One of the better OJ docs is a more nuts and bolts look at what happened via the evidence and the the people who collected it. While the series perhaps suffers from not having a slightly wider view of everything, I found I liked the closer to the ground take the series gave us.

Worth a look.

Thursday, November 6, 2025

Long Shadows (2025)


Young man whose parents were murdered years before, leaves the orphanage and heads off into the world to make his way and get revenge. Along the way he makes the acquaintance of a crusty old sheriff and connects with a young woman from his past.

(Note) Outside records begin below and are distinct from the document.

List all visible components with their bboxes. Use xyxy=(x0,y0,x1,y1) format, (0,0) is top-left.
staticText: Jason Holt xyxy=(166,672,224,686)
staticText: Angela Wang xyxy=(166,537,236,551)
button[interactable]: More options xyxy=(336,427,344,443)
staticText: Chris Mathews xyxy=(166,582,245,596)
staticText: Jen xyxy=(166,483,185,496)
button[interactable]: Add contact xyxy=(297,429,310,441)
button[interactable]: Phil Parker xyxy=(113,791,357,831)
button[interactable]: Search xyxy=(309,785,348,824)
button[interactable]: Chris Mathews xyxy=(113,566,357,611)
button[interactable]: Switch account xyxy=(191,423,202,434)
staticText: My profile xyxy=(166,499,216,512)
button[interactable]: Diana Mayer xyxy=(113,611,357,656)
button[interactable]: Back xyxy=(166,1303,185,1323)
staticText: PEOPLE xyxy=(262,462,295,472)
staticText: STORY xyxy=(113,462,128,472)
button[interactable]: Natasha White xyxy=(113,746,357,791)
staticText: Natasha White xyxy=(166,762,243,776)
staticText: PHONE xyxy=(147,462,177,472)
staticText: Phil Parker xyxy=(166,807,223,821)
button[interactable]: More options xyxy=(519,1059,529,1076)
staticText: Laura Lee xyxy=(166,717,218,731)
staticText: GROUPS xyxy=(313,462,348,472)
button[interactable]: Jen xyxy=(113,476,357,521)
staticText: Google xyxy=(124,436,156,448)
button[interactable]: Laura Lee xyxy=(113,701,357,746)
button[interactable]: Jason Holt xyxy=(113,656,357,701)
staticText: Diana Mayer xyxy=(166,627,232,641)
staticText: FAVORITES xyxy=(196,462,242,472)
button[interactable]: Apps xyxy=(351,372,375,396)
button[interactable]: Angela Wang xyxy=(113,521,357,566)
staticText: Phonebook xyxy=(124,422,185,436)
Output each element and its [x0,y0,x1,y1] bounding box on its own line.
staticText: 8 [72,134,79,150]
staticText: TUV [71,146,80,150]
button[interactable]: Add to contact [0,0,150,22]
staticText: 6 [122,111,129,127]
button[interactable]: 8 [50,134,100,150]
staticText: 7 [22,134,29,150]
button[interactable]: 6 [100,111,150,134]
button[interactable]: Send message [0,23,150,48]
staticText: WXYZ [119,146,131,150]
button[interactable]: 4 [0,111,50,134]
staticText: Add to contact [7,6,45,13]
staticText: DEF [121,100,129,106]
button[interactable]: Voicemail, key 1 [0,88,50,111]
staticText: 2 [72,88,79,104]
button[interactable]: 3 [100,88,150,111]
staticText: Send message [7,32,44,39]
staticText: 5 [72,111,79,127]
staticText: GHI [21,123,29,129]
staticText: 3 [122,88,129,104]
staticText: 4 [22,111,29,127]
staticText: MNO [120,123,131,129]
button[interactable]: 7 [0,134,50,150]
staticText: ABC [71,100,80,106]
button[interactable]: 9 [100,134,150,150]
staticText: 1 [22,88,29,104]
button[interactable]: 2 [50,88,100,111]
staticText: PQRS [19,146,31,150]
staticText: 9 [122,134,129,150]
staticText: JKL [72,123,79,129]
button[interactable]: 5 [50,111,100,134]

Solid western doesn’t break any new ground but entertains pretty much every turn. This plays better than many recent westerns since it doesn’t try to reinvent the wheel and instead simply focuses on the characters and the situations. The result is one the rare inde westerns that I would actually want to see a second time. The only weak link in the film is Blaine Maye as the man seeking revenge. While he isn’t bad, he is a bit too brooding  and the performance comes off as a tad one note.

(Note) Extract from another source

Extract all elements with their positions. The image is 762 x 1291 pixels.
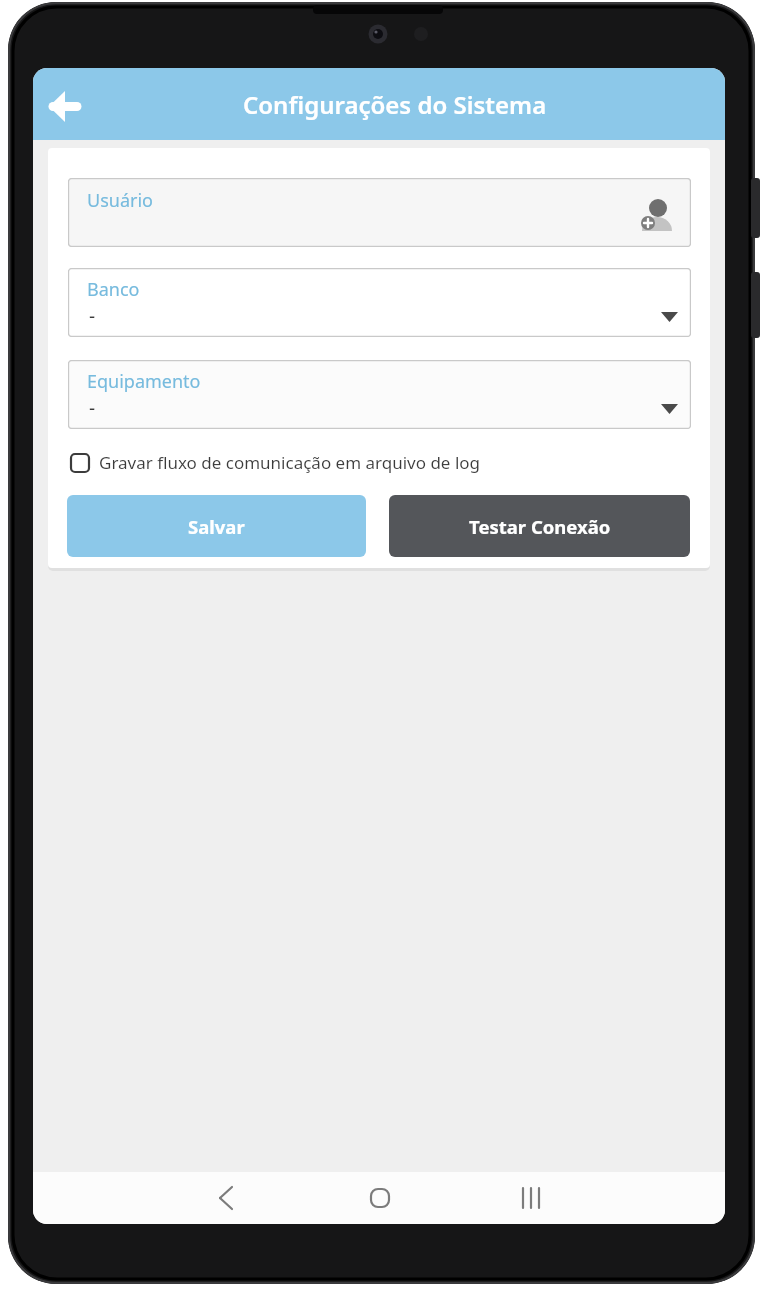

Quibble aside LONG SHADOWS is worth a look if you want a solid western.

Wednesday, November 5, 2025

PREDATOR BADLANDS (2025)


 I was sitting at dinner with my brother complaining about recent remakes and trips to over done franchises where they have simply given us repeats or visually spectacular retreads to hide that they are creatively bankrupt. An hour later I'm watching PREDATOR BADLANDS and I'm enjoying the hell out of a film that actually rethinks what the franchise could be, with the result I found one of my most favorite films of 2025.

To be fair, the Predator franchise actually is one of the best. The first film is a classic. The second one changed things up by moving things to a city. The Alien films at least tried to mix things up. Predators was a clever rethink. Prey and the animated film were actually good little stories. Only The Predator film which sought to restart it all fell on its face. I was hopeful that BADLANDS would continue being interesting and I was more than rewarded.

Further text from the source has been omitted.